Thursday 26 December 2013

CHRISTIANS TARGETED BY JIHADISTS: Christmas bombings kill 34 in Iraq

BAGHDAD — At least 34 people were killed in three bombings in Christian areas of Baghdad yesterday (Dec 25), including a car bomb that exploded as worshippers were leaving a Christmas service, Iraqi police and medics said.

Elsewhere in Iraq, at least 10 people were killed in three attacks that targeted police and Shia pilgrims, police said.

Iraq is enduring its deadliest violence in years, reviving memories of the sectarian bloodshed between Sunni and Shia Muslims that killed tens of thousands in 2006 to 2007.

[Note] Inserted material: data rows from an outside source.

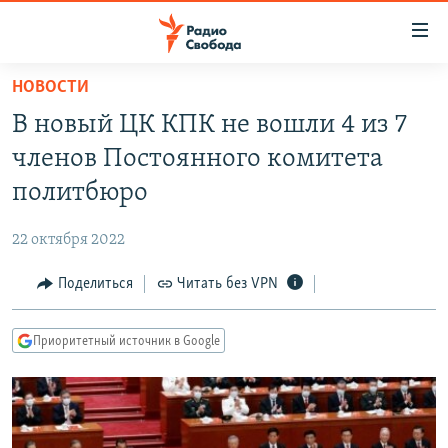
Ссылки
для
упрощенного
НОВОСТИ
ПРОГРАММЫ
доступа
В новый ЦК КПК не вошли 4 из 7
ПОДКАСТЫ
Вернуться
членов Постоянного комитета
к
АВТОРСКИЕ ПРОЕКТЫ
политбюро
основному
ЦИТАТЫ СВОБОДЫ
содержанию
22 октября 2022
Вернутся
МНЕНИЯ
к
Поделиться
Читать без VPN
КУЛЬТУРА
главной
навигации
IDEL.РЕАЛИИ
Приоритетный источник в Google
Вернутся
КАВКАЗ.РЕАЛИИ
к
СЕВЕР.РЕАЛИИ
поиску
СИБИРЬ.РЕАЛИИ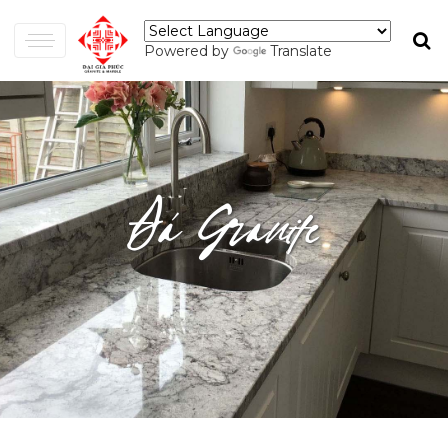
Powered by
Translate
Đá Granite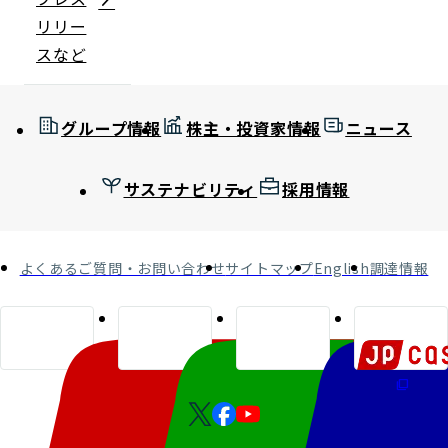
リリー
スなど
グループ情報
株主・投資家情報
ニュース
サステナビリティ
採用情報
よくあるご質問・お問い合わせ
サイトマップ
English
調達情報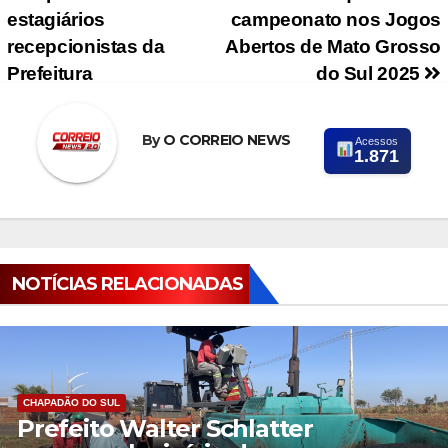
estagiários
campeonato nos Jogos
recepcionistas da
Abertos de Mato Grosso
Prefeitura
do Sul 2025
By
O CORREIO NEWS
Acessos
1.871
NOTÍCIAS RELACIONADAS
CHAPADÃO DO SUL
Prefeito Walter Schlatter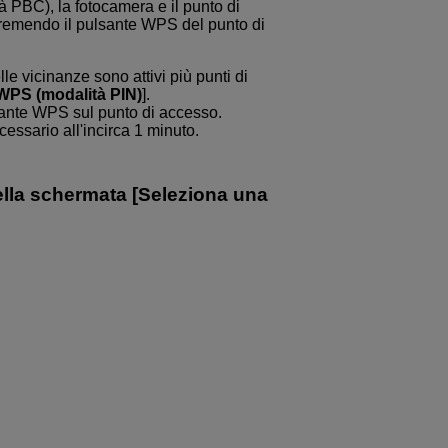
 PBC), la fotocamera e il punto di
remendo il pulsante WPS del punto di
le vicinanze sono attivi più punti di
WPS (modalità PIN)
].
sante WPS sul punto di accesso.
essario all'incirca 1 minuto.
ella schermata [
Seleziona una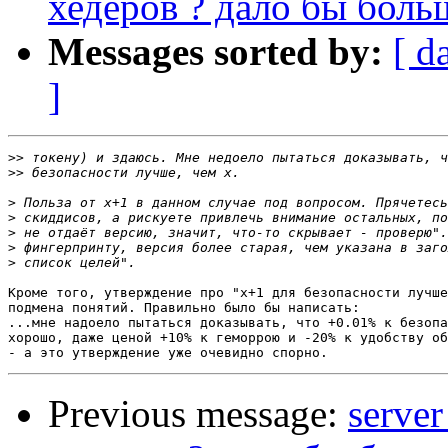
хедеров ? дало бы боль
Messages sorted by:
[ d
]
>>
>>
>
>
>
>
>
Кроме того, утверждение про "x+1 для безопасности лучше
подмена понятий. Правильно было бы написать:

...мне надоело пытаться доказывать, что +0.01% к безопа
хорошо, даже ценой +10% к геморрою и -20% к удобству об
Previous message:
serve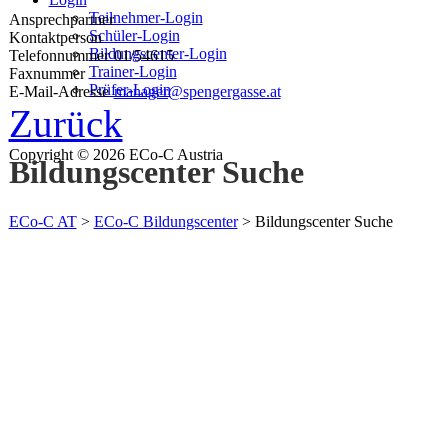
Teilnehmer-Login
Ansprechpartner
Schüler-Login
Kontaktperson
Bildungscenter-Login
Telefonnummer
01/54615
Trainer-Login
Faxnummer
Prüfer-Login
E-Mail-Adresse
manager@spengergasse.at
Zurück
Copyright © 2026 ECo-C Austria
Bildungscenter Suche
ECo-C AT
>
ECo-C Bildungscenter
>
Bildungscenter Suche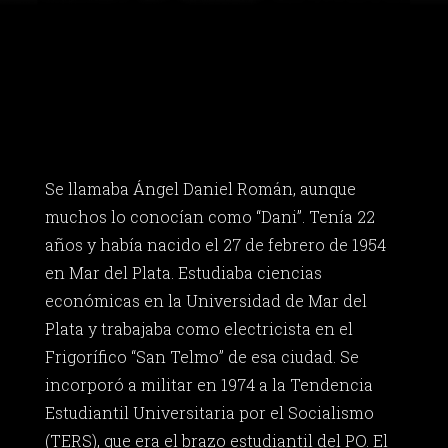
Se llamaba Ángel Daniel Román, aunque
muchos lo conocían como “Dani”. Tenía 22
años y había nacido el 27 de febrero de 1954
en Mar del Plata. Estudiaba ciencias
económicas en la Universidad de Mar del
Plata y trabajaba como electricista en el
Frigorífico “San Telmo” de esa ciudad. Se
incorporó a militar en 1974 a la Tendencia
Estudiantil Universitaria por el Socialismo
(TERS), que era el brazo estudiantil del PO. El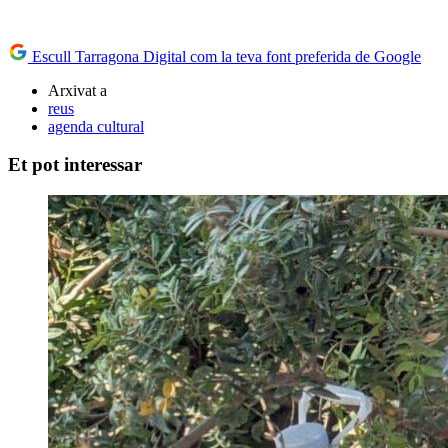
Escull Tarragona Digital com la teva font preferida de Google
Arxivat a
reus
agenda cultural
Et pot interessar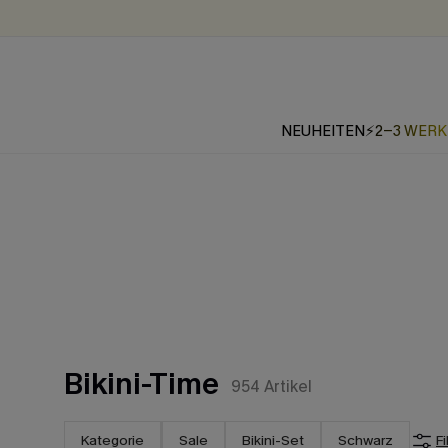
NEUHEITEN
⚡2-3 WER
Bikini-Time
954
Artikel
Kategorie
Sale
Bikini-Set
Schwarz
Fi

The day’s deadliest incident occurred in the Doura district of southern Baghdad when the car bomb went off as Christians were emerging from a Christmas mass, killing at least 24 people.

Two bombs in a crowded market in a separate, mostly Christian area of Doura killed another 10 people.

No one immediately claimed responsibility for the attacks in Baghdad, which also wounded 52 people.

Iraq’s fast-dwindling Christian minority has been a target of Al Qaeda Sunni militants in the past, including a 2010 attack on a church that killed dozens of people.

The United States embassy in Baghdad condemned the bombings, saying in a statement that Christians in Iraq had suffered “deliberate and senseless targeting by terrorists for many years, as have many other innocent Iraqis”.

Al Qaeda-linked militants have stepped up attacks on Iraq Prime Minister Nuri Al Maliki’s Shia-led government and anyone seen as supporting it in recent months. More than 8,000 people have been killed this year, according to the United Nations.

Car bombs, shootings and suicide attacks killed scores of Shia pilgrims in the week before the Shia holy day of Arbain, which coincided with Christmas Eve this year.